Limitations & Future Work

  • Kernels are calculated instance-wise to avoid quadratic complexity across samples, but the Gram matrix within a single instance remains \(O(N^2)\); scalability for higher resolutions or longer sequences is not fully discussed.
  • More complex kernels (Polynomial/RBF) introduce a 2-3× computational overhead; the trade-off between gains and overhead must be decided based on the use case.
  • Validation is concentrated on audio-visual classification and segmentation using CAVMAE/UFE-AVS backbones; generalization across more modalities (e.g., text) or more heterogeneous architecture pairs remains to be verified.
  • The Entropy Monitor requires additional training of linear probes before distillation, adding a step to the training pipeline.
  • vs. MTST (Choi et al. 2023): The most related work but limited to audio and uses softmax normalization on masked tokens; this work preserves full original similarity, extends to multi-modality, and is 6% more accurate under the same kernel function.
  • vs. SPKD (Tung & Mori 2019): SPKD distills inter-sample similarity; this work distills intra-instance token similarity and allows for any kernel + entropy weighting.
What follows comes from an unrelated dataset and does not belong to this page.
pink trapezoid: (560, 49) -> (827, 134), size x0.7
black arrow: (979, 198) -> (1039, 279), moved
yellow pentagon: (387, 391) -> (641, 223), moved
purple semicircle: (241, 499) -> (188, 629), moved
  • vs. Projection-based KD (Kim 2018, Liu 2022b): Relying on projections to align dimensions introduces extra parameters and risks over-expression; KTD is inherently architecture-agnostic via Gram matrices without need for projection.
  • vs. Monitored Distillation (Liu 2022a): The former applies monitored distillation in the output space for depth completion; this work brings the "monitor" concept to the latent token level using entropy as the monitoring signal.

Rating

  • Novelty: ⭐⭐⭐⭐ The combination of kernelized token relationships and entropy adaptation is self-consistent; the diagnosis and improvement of MTST are clear.
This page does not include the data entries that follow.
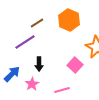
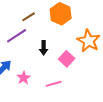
black arrow: (39, 64) -> (44, 48), moved

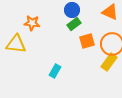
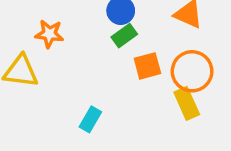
yellow rectangle: (109, 62) -> (187, 103), turned -60

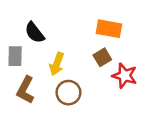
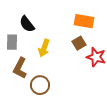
brown circle: (68, 93) -> (40, 85), moved

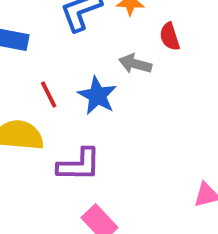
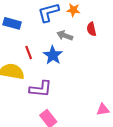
gray arrow: (135, 64) -> (65, 36), moved

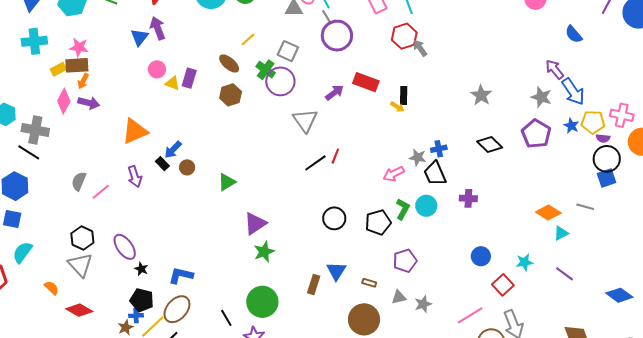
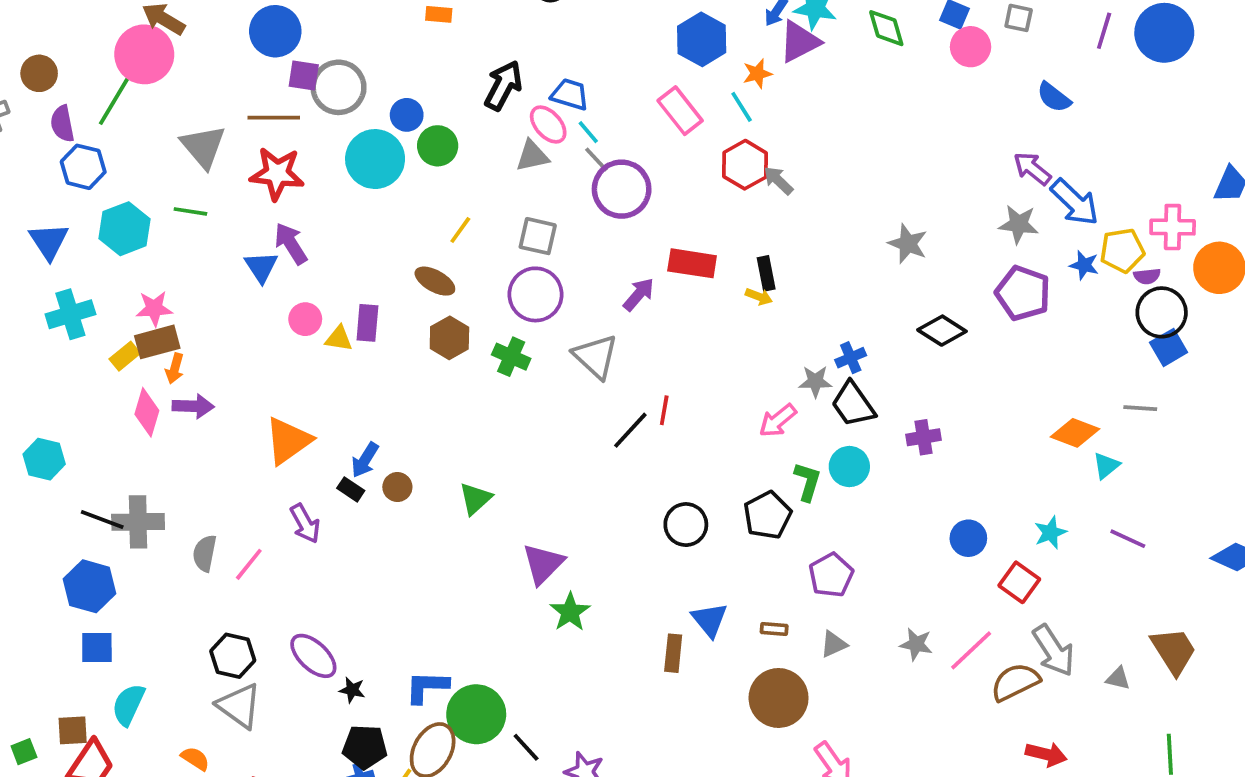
green cross: (266, 70) -> (511, 357), moved
gray cross: (35, 130) -> (138, 522), moved
green circle: (262, 302) -> (476, 714), moved
gray star: (423, 304) -> (916, 644), moved, turned -30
  • Experimental Thoroughness: ⭐⭐⭐⭐ Three tasks across two datasets, with multiple ablations for kernel functions, token counts, and Entropy Monitor; comprehensive comparison with baselines.
  • Writing Quality: ⭐⭐⭐⭐ The chain of motivation-method-ablation is smooth, with well-placed formulas and figures; minor typos (UM-KTD/confusion between σ and γ) exist.
  • Value: ⭐⭐⭐⭐ Addresses the strong demand for edge-side audio-visual compression; 94% parameter compression with 97% performance retention and architecture-agnosticism makes it highly practical.